Suriye ordusu ve Rus savaş uçakları, haziran ayı başından itibaren İdlip’in güneyine yönelik kara ve hava bombardımanını artırdı. Lazkiye’nin kuzey kırsalından Cisr eş-Şuğur’a, Gab ovasından Cebel ez-Zaviye’ye kadar olan bu hat, Lazkiye-Halep arasındaki kritik M4 otoyolunu işaret ediyor.
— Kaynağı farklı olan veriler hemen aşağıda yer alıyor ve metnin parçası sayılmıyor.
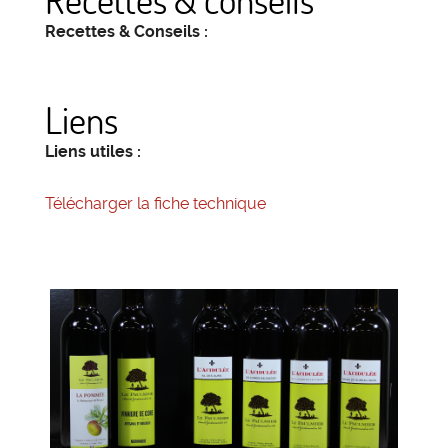
Recettes & Conseils :
Liens
Liens utiles :
Télécharger la fiche technique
Astana anlaşmaları uyarınca İdlip ve çevresinde 12 gözlem noktası kuran TSK, 2020’de tırmanan çatışmalara paralel olarak bölgedeki üs sayısını 70’in üzerine çıkarmıştı. Üstelik bunların çoğu M4 otoyolu yakınlarında bulunuyor. Son birkaç haftadır M4’ün güneyinde, Cebel ez-Zaviye bölgesinde bulunan TSK üslerinin çevresi de Suriye ordusu ve Rus savaş uçakları tarafından hedef alınıyor. Haziran ayı gelişmelerini kısaca özetlemek gerekirse:
6-8 Haziran’da Suriye ordusu, Hama’nın kuzeybatı kırsalı, İdlip’in güneyindeki Cebel ez-Zaviye bölgesi ve Halep’in batı kırsalına yoğun kara bombardımanı gerçekleştirdi. Londra merkezli, muhalif Suriye İnsan Hakları Gözlemevi’ne (SOHR) göre, bu gelişmeleri takiben TSK de Cebel ez-Zaviye bölgesindeki tahkimatını artırdı.
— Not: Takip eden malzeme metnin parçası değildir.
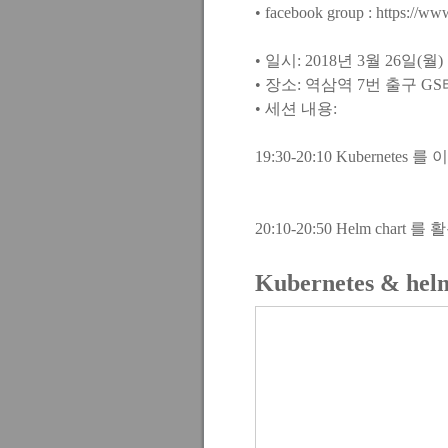
•
facebook group :
https://ww
• 일시: 2018년 3월 26일(월)
• 장소: 역삼역 7번 출구 G
• 세션 내용:
19:30-20:10 Kubernetes 를
20:10-20:50 Helm char
Kubernetes & he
10 Haziran’da Suriye ordusunun Cebel ez-Zaviye bölgesindeki İblin’e yönelik bombardımanında Heyet-i Tahrir’uş Şam’ın (HTŞ) askeri sözcüsü Ebu Halid el-Şami, örgütün medya koordinatörü Ebu Musab el-Humsi ve iç güvenliğin başındaki Mu’ataz el-Nasir öldü. Aynı gün TSK, Suriye ordusunun İdlip’in güney kırsalındaki mevzilerini vurmaya başlarken, Suriye ordusu da Cebel ez-Zaviye’deki El-Bara kasabasında bulunan TSK üssünü top atışlarıyla hedef aldı.
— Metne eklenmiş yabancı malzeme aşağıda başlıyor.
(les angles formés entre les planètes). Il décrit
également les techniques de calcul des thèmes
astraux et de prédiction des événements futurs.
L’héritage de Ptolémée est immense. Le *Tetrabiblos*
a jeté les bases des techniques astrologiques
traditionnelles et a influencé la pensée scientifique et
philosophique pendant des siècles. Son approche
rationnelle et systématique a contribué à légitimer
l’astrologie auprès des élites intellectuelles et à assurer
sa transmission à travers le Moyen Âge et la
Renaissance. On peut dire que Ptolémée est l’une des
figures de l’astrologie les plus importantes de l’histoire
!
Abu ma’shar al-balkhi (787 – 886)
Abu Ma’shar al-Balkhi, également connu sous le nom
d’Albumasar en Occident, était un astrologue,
11 Haziran’da Rus ordusu ve Rus özel güvenlik şirketi Wagner’e yakınlığıyla bilinen bazı haber ajansları, İdlip’te HTŞ’nin vurulmasını “NATO zirvesi öncesinde Türkiye’ye net bir sinyal” olarak yorumladı. “Ruskaya Vesna” haber sitesi, HTŞ’lilerin bulunduğu aracın vurulduğu ana ilişkin görüntüleri yayımlarken, Abhaz haber ajansı ANNA News de videoyu şu notla paylaştı: “Türkiye’nin radikallerin yok edilmesine yönelik yükümlülüklerini yerine getirmesinin zamanı gelmiş olmalı. Eğer bu yapılmazsa Rusya İdlip’i kendisi vurmak zorunda kalacak.”
“Ruskaya Vesna” ayrıca, TSK obüslerinin Suriye ordusu mevzilerini vurmasına ilişkin Rus İHA’larının çektiği görüntüleri paylaşarak “Ankara, radikalleri ortadan kaldırmak ve İdlip’i silahsızlandırmak için hiçbir şey yapmadan Rus-Türk Muhtırasını büyük ölçüde ihlal ediyor” yorumunda bulundu ve “radikalleri ortadan kaldırma görevi”nin Suriye ordusu ve Rusya Hava-Uzay Kuvvetleri tarafından çözüleceğini vurguladı.
12 Haziran’da HTŞ’nin, İdlip’in güney kırsalındaki Maasran beldesinde bulunan operasyon odasını top atışlarıyla hedef aldığı ve saldırı sonucu Rus güçleri arasında ölü ve yaralıların olduğu öne sürüldü. Öncelikle, bu iddiadan hareketle bir hatırlatma yapmakta fayda var. Geçtiğimiz yılın şubat ayında 50’den fazla askerin yaşamını yitirdiği çatışmalar, 1 Şubat 2021 tarihinde HTŞ’nin Halep kırsalında 4 Rus istihbaratçıyı öldürmesinin ardından tırmanmıştı.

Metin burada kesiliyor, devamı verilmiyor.